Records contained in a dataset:
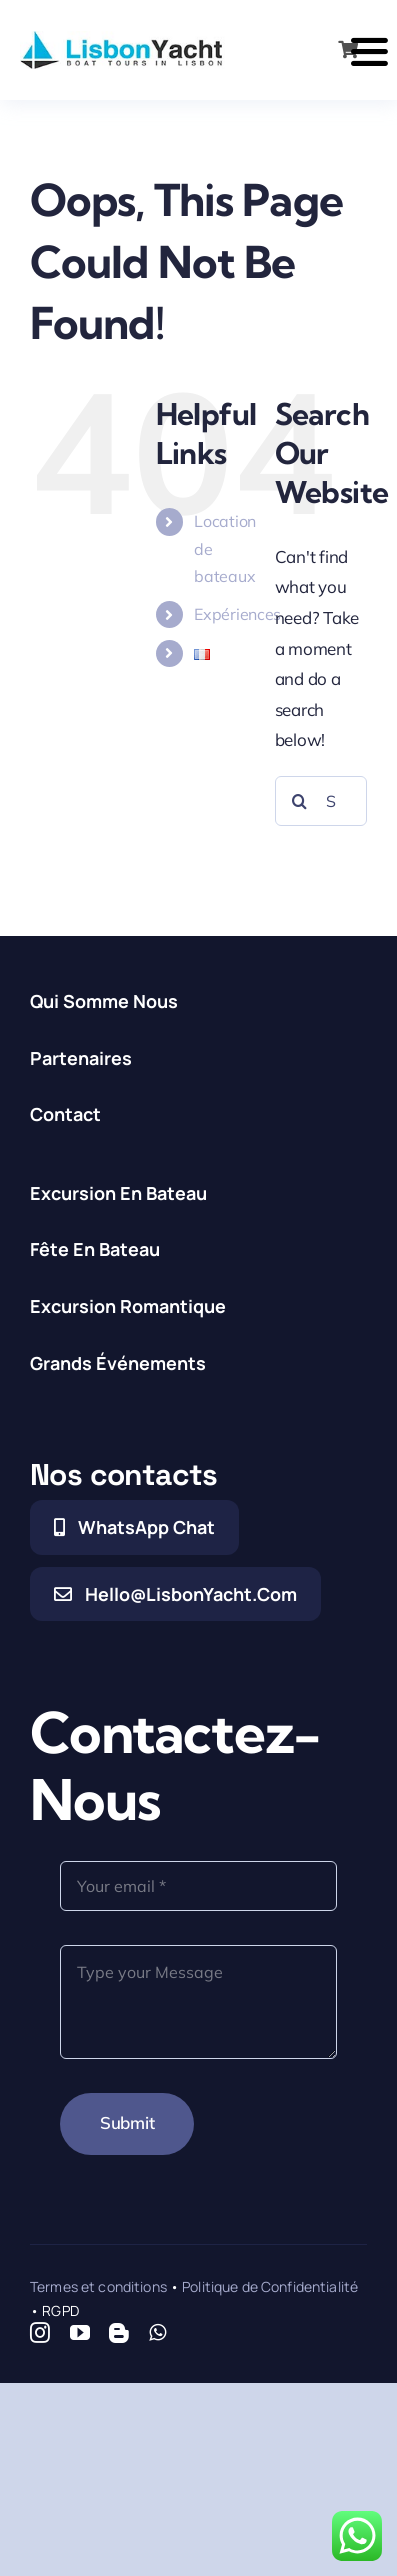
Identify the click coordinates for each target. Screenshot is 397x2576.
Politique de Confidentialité (270, 2286)
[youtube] (80, 2333)
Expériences (237, 614)
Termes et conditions (98, 2286)
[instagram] (40, 2333)
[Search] (300, 801)
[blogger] (119, 2333)
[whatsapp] (157, 2333)
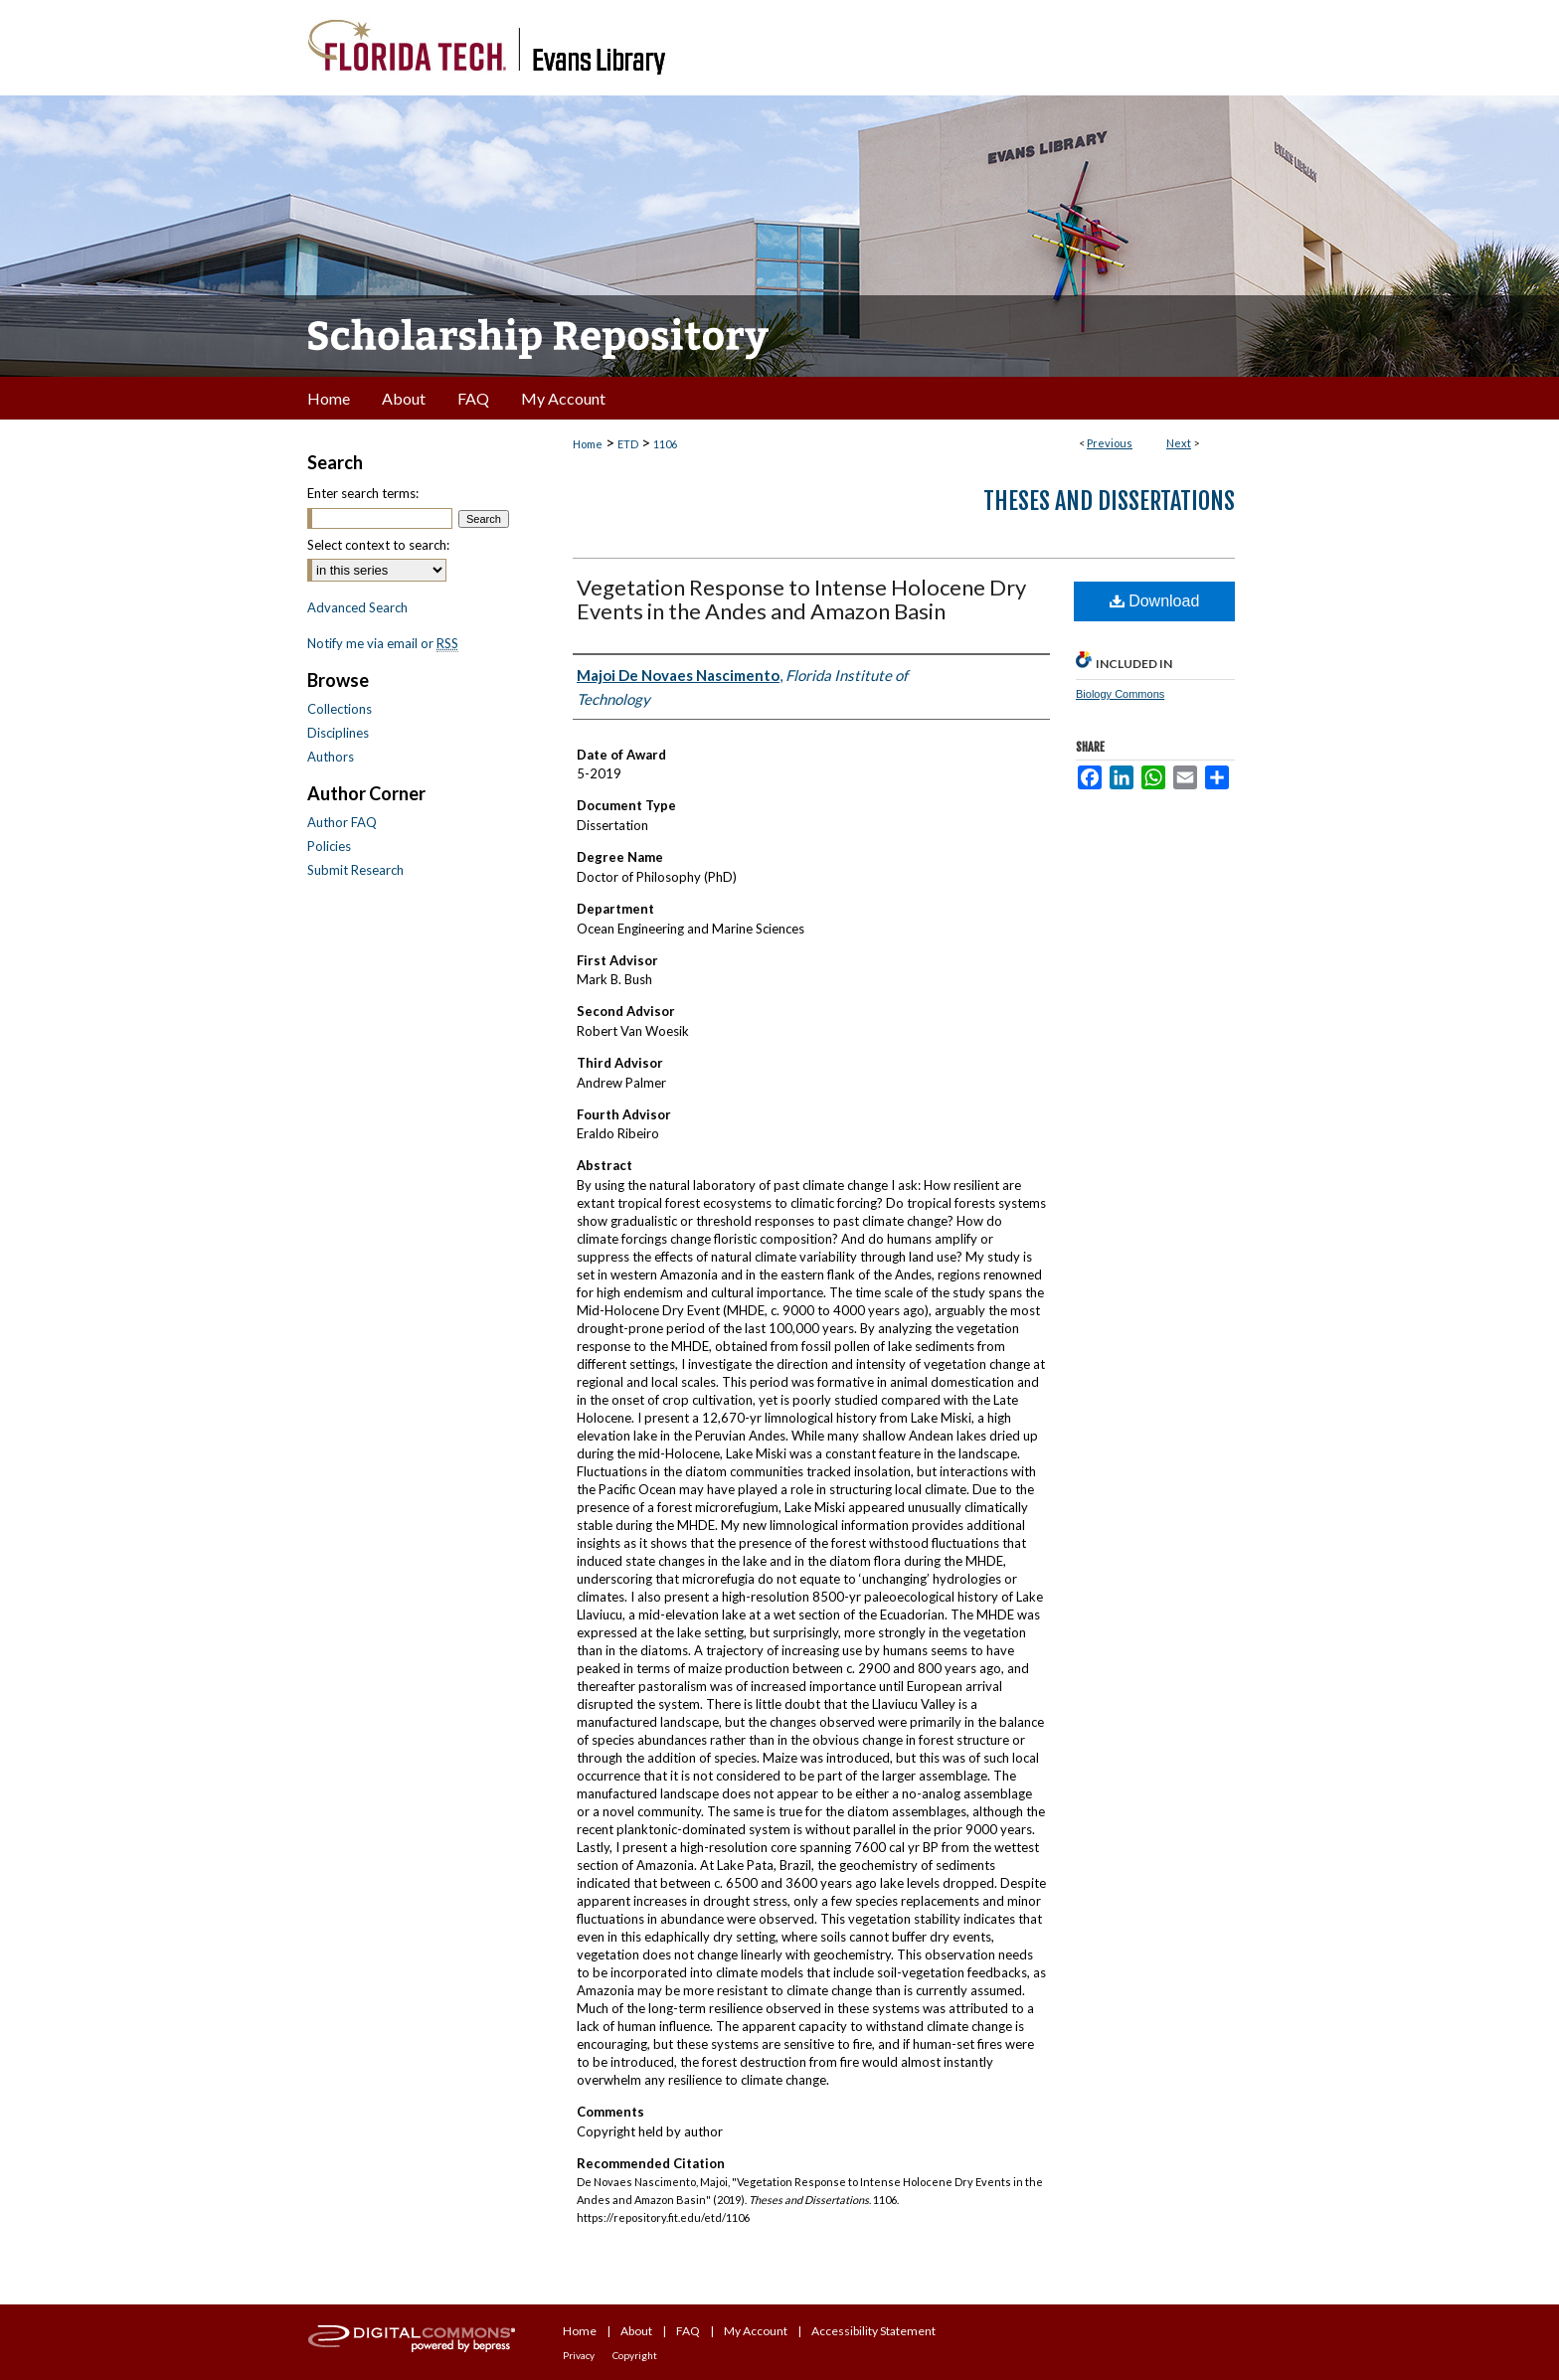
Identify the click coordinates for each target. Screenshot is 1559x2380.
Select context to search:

**HOW TO COMPLETE THIS TASK**
Give back every record above exactly as written, skipping each picture.

**REPLY TO THE TASK**
Identify the click coordinates for each target. Screenshot is 397x2576.
Politique de Confidentialité (270, 2286)
[youtube] (80, 2333)
Expériences (237, 614)
Termes et conditions (98, 2286)
[instagram] (40, 2333)
[Search] (300, 801)
[blogger] (119, 2333)
[whatsapp] (157, 2333)
Identify the click coordinates for each target. Screenshot is 1559x2380.
Select context to search:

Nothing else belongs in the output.